Her fist connected with his shoulder before her brain had the chance to stage an intervention.

It wasn’t a hard punch. But it was satisfying . He barely flinched. Just rocked a little, his moss-green shirt soft under her knuckles, the line of his mouth twitching.

“Ow,” he said mildly. “You’ve gotten stronger.”

“And you,” Rowan spat, voice sharp with memory and caffeine withdrawal, “have no right to walk into my shop looking like the poster boy for rustic sensuality and insult me like it’s 1012 when we still do courtship rituals involving public humiliation .”

His brows went up a little. “I said you looked like hell, not bad. There’s a difference.”

“I swear to all nine realms, if you start talking in riddles again, I will weaponize this tea kettle.”

He had the audacity to smile. Just the corners of his mouth. Just enough to feel like being grazed by sunlight.

“Still sharp-tongued,” he murmured. Almost fondly.

“Still alive, somehow,” she replied.

They stared at each other. The air thickened, slow and golden and heavy with everything they hadn’t said in ten years. Rowan’s hand itched. Her mouth burned. She didn’t know whether she wanted to scream into his pecs or bite him.

Possibly both. In reverse order.

Linden tilted his head, looking around the shop like it was a museum exhibit he’d once loved. “Smells like mugwort and repressed emotion in here.”

“Thank you,” Rowan said sweetly. “It’s called branding .”

Outside, the bees had massed on the window boxes in quiet, supportive formation. A squirrel sat beside them on the ledge, staring at Linden with silent, feral judgment. The ley threads gave another twitch. Tense, like a string drawn too tight.

“I’m staying across the lane,” Linden said, casual as anything. “The old ivy cottage. The Council wanted me close to the source.”

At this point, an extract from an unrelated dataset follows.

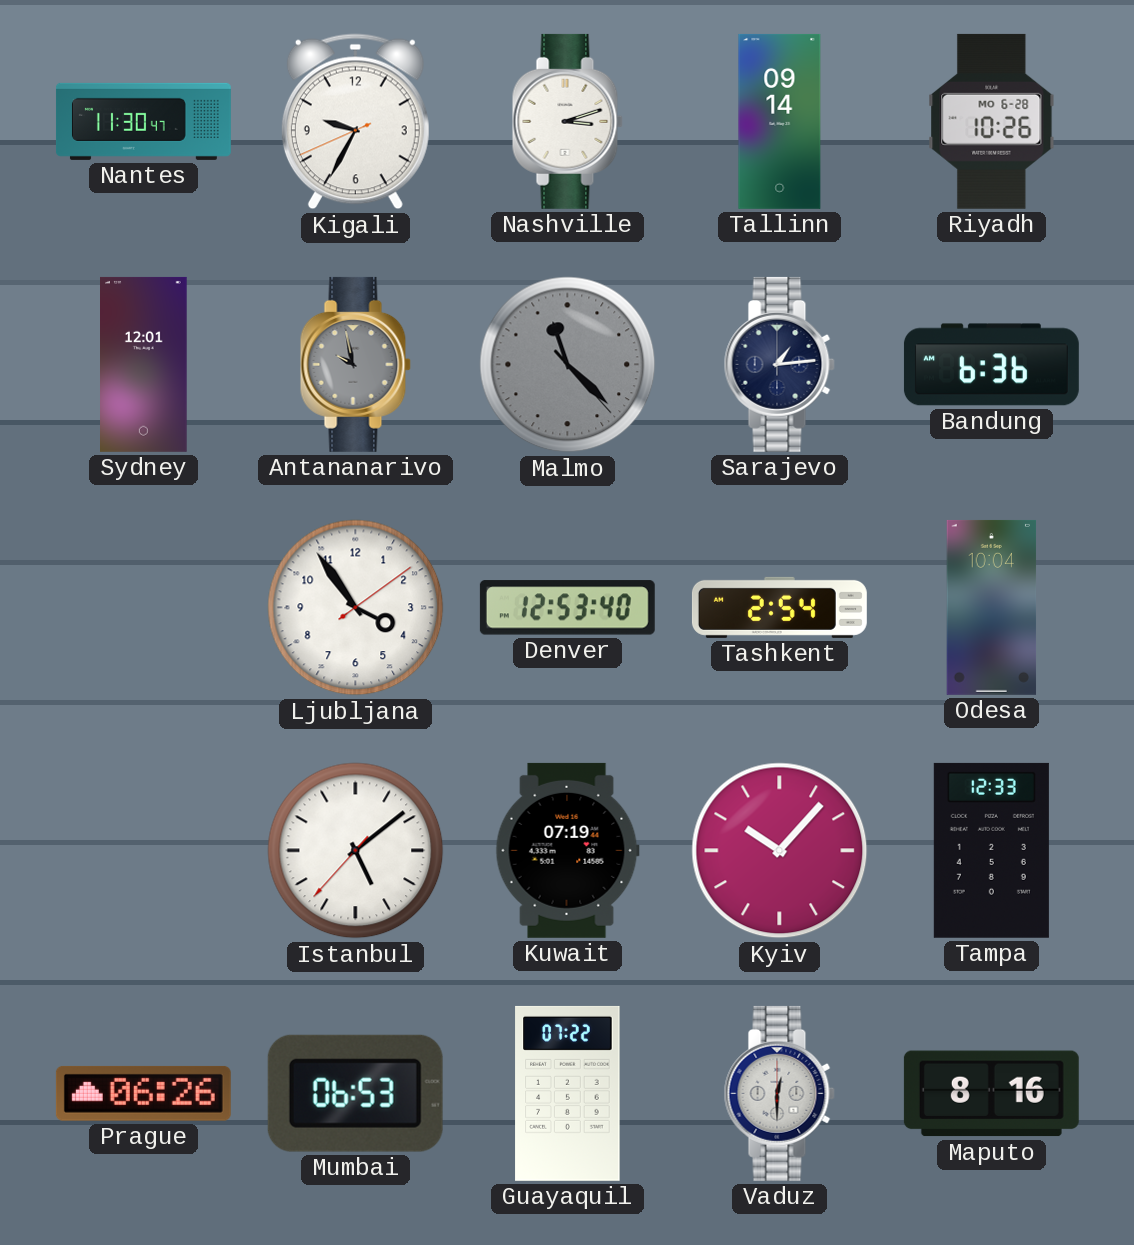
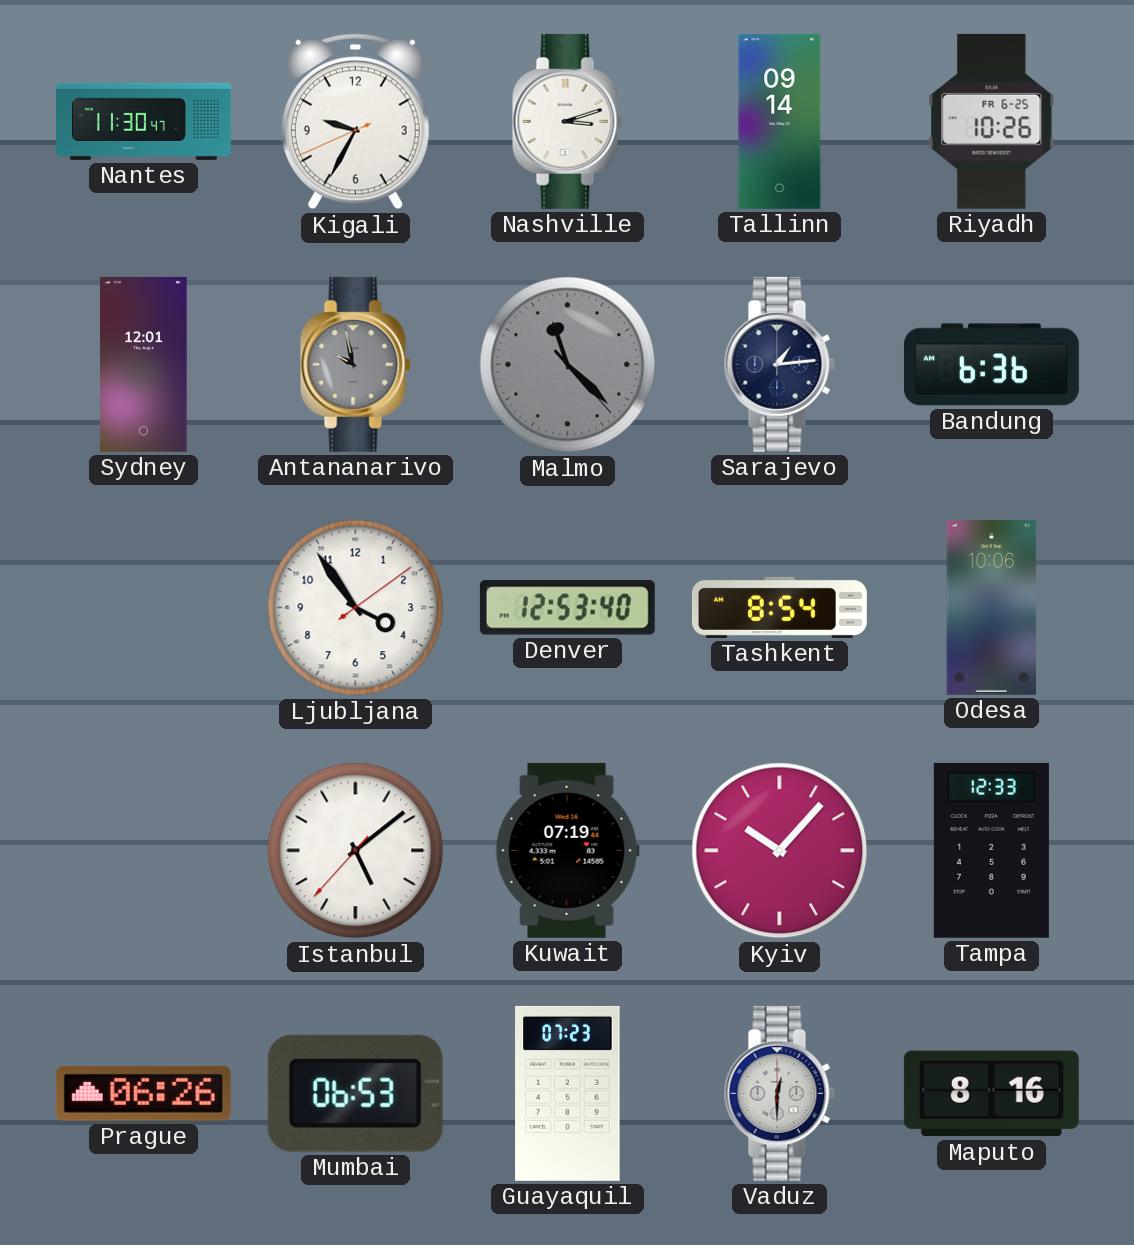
Riyadh date: MO 6-28 -> FR 6-25
Tashkent: 2:54 -> 8:54
Odesa: 10:04 -> 10:06
Guayaquil: 07:22 -> 07:23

Rowan’s eye twitched. “The source ? I am not a source. I am a private citizen with an apothecary license and a tax record. I just happen to have a fully dysfunctional relationship with the ley lines .”

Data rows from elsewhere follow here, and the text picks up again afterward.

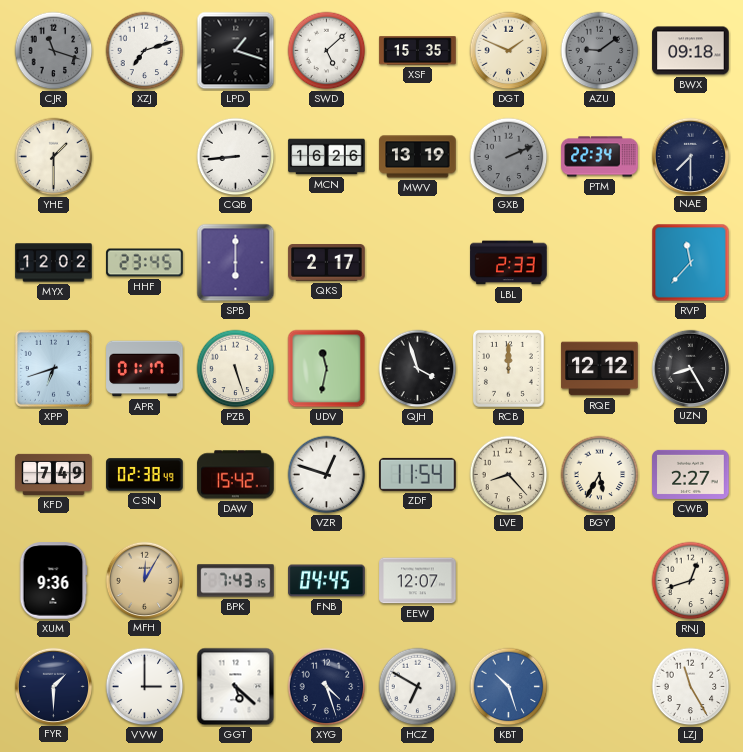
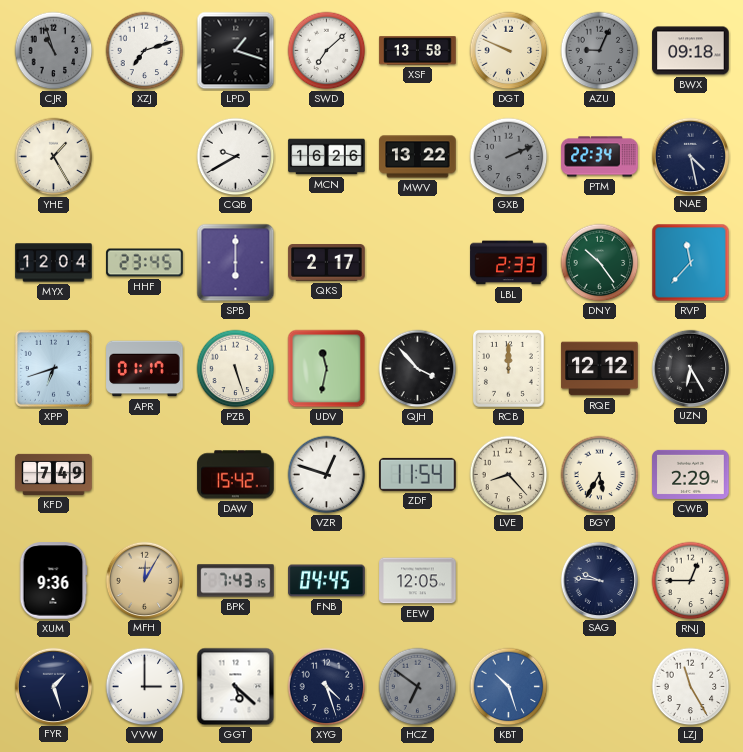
CJR: 11:18 -> 10:57
SWD: 5:08 -> 7:08
XSF: 15:35 -> 13:58
DGT: 1:49 -> 9:49
AZU: 9:09 -> 9:04
YHE: 1:30 -> 1:25
CQB: 8:44 -> 9:40
MWV: 13:19 -> 13:22
NAE: 7:30 -> 4:28
MYX: 12:02 -> 12:04
DNY: none -> 10:24
QJH: 3:57 -> 3:53
UZN: 8:25 -> 6:25
CSN: 02:38 -> none
CWB: 2:27 -> 2:29
EEW: 12:07 -> 12:05
SAG: none -> 9:46
RNJ: 12:42 -> 12:45
FYR: 1:30 -> 1:27
HCZ: 6:50 -> 6:51
HCZ dial: white -> grey
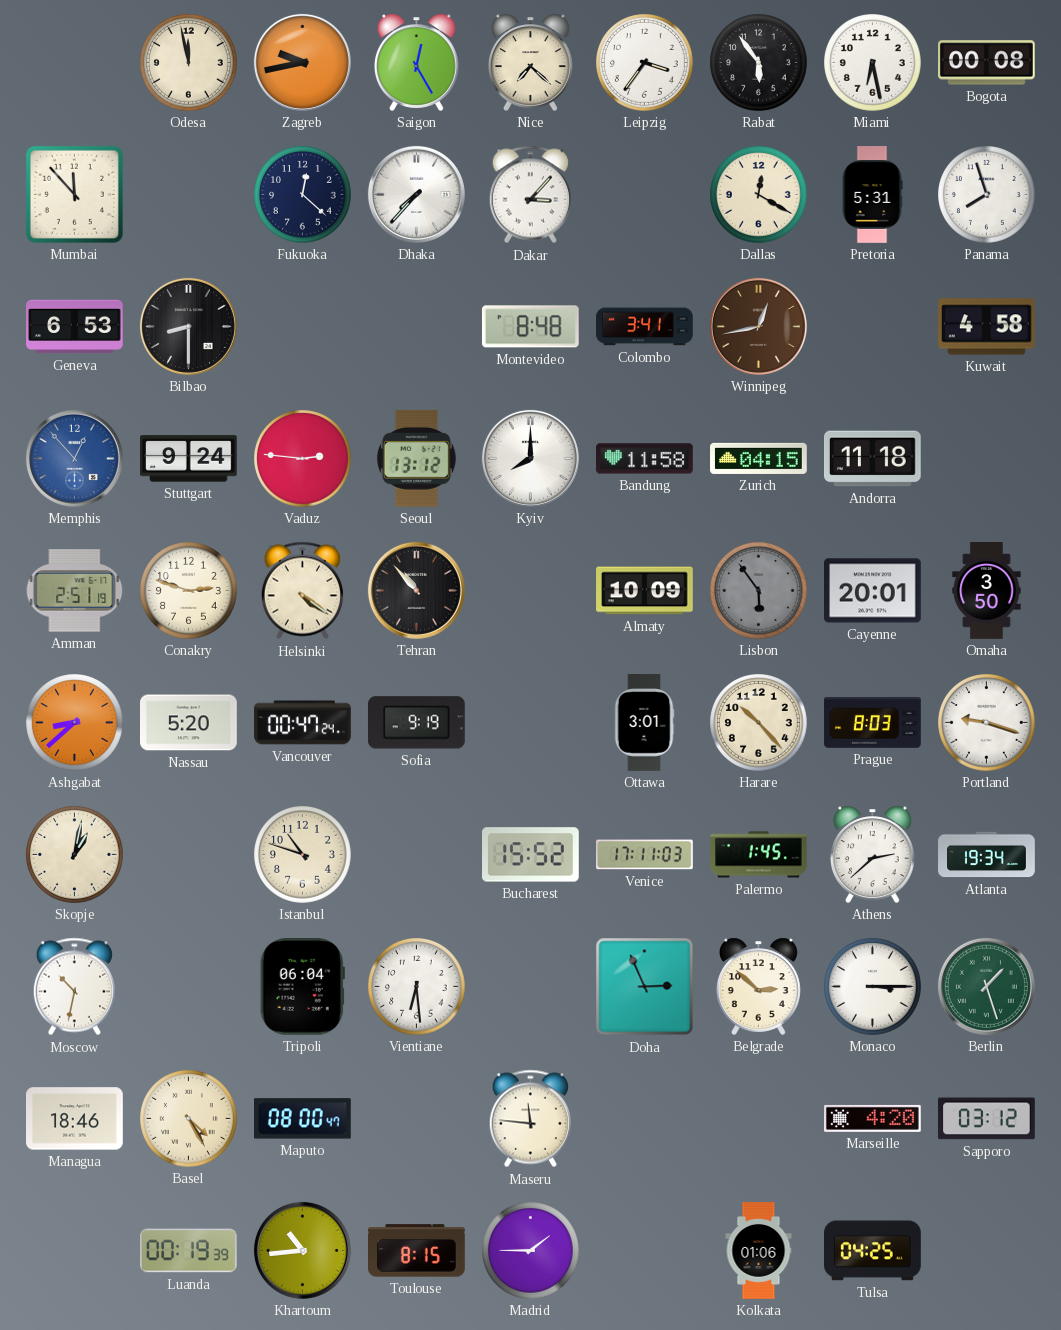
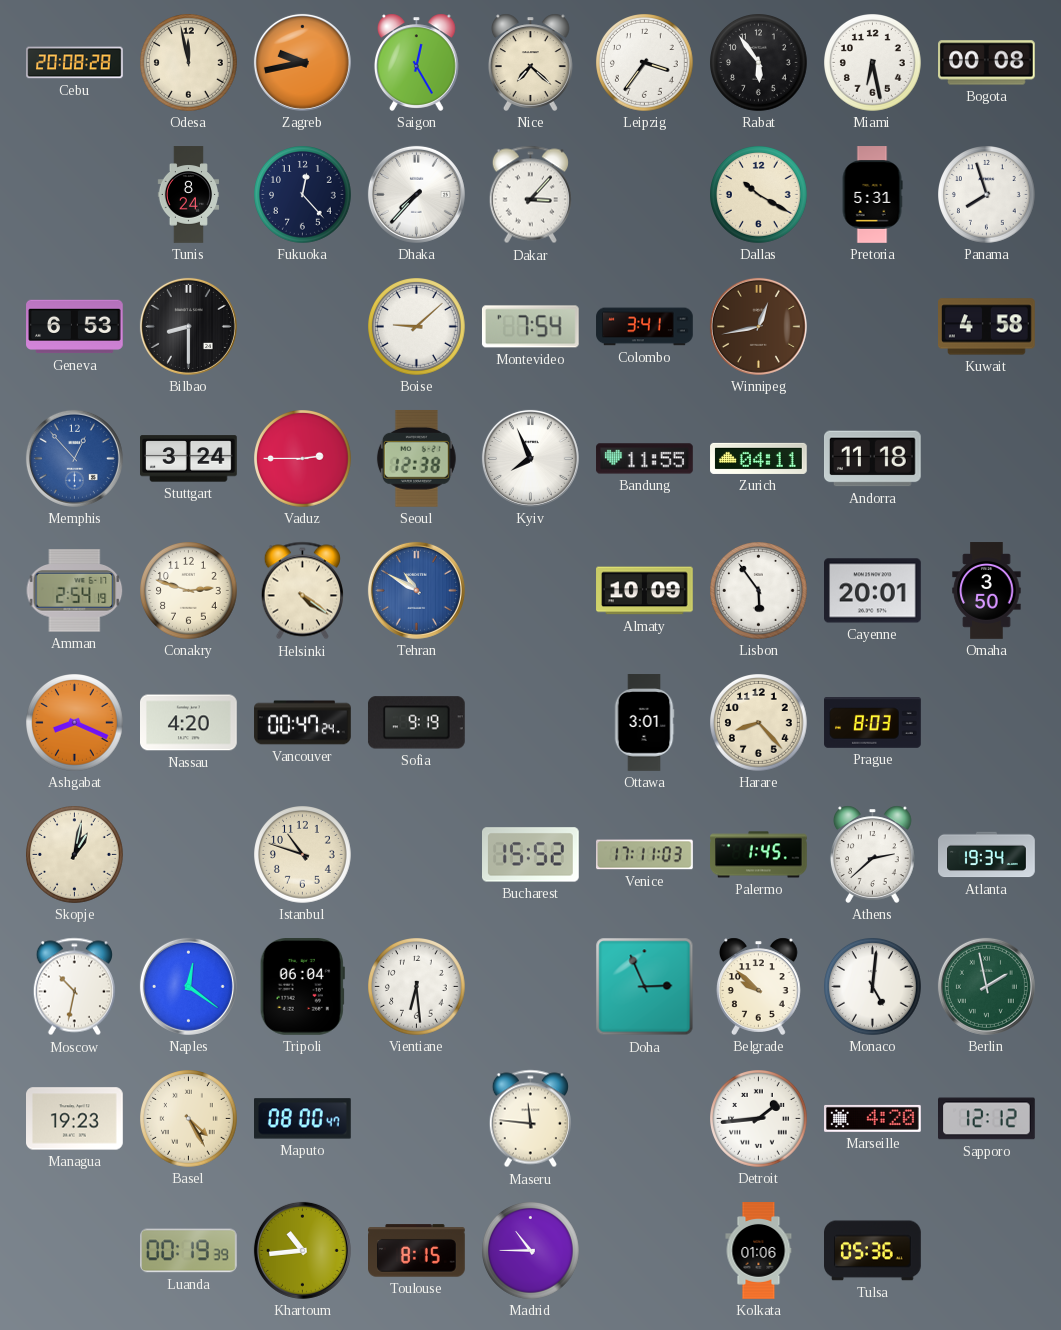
Cebu: none -> 20:08
Mumbai: 11:53 -> none
Tunis: none -> 8:24
Fukuoka: 12:22 -> 12:23
Dallas: 12:20 -> 10:20
Boise: none -> 9:08
Montevideo: 8:48 -> 7:54
Stuttgart: 9:24 -> 3:24
Vaduz: 2:46 -> 2:45
Seoul: 13:12 -> 12:38
Kyiv: 8:00 -> 7:56
Bandung: 11:58 -> 11:55
Zurich: 04:15 -> 04:11
Amman: 2:51 -> 2:54
Tehran: 10:53 -> 10:50
Tehran dial: black -> blue
Lisbon dial: grey -> white
Ashgabat: 8:38 -> 8:19
Nassau: 5:20 -> 4:20
Harare: 10:23 -> 8:23
Portland: 9:18 -> none
Naples: none -> 12:21
Belgrade: 2:52 -> 9:52
Monaco: 3:15 -> 5:01
Berlin: 1:27 -> 1:58
Managua: 18:46 -> 19:23
Detroit: none -> 1:44
Sapporo: 03:12 -> 12:12
Madrid: 1:45 -> 10:45
Tulsa: 04:25 -> 05:36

“You’re the person with the most experience touching the Hollow’s deep magic,” he said gently. “Even if it bit back.”

She flinched. Just slightly. But he saw it. Of course he saw it.

And then he looked past her. To the sigils burned into the walls, the jars carefully arranged in wild, protective order. The kettle still spitting sparks. The raw, warded life of the place.

He looked at it the way he’d once looked at her.

Like she was worth loving. Even broken. Even sharp-edged.

Rowan’s throat tightened like a noose.

“I didn’t come to fight,” he said finally. “I came to help.”

She exhaled through her nose, hot and sharp and possibly containing traces of steam. “Fine,” she said. “But you stay out of my apothecary. Got it?”

Linden gave her a smile so soft and devastating it might as well have been a slow-burn sex scene. “No promises.”

Rowan slammed the door in his face.

And then promptly opened it again because she’d forgotten Mottle on the stoop.

The toad blinked up at her with dry amusement. “He’s still hot.”

“I will enchant you into a footstool.”

“You tried that once,” Mottle said. “I ended up with a throw pillow fetish.”

Rowan hissed like an enraged kettle, snatched him up under one arm, and stomped back inside.

But she could still feel him.

Linden. Like a storm just waiting to come back in season. Like sun-warmed stone and rosemary and every memory she’d ever shoved into a drawer and padlocked shut.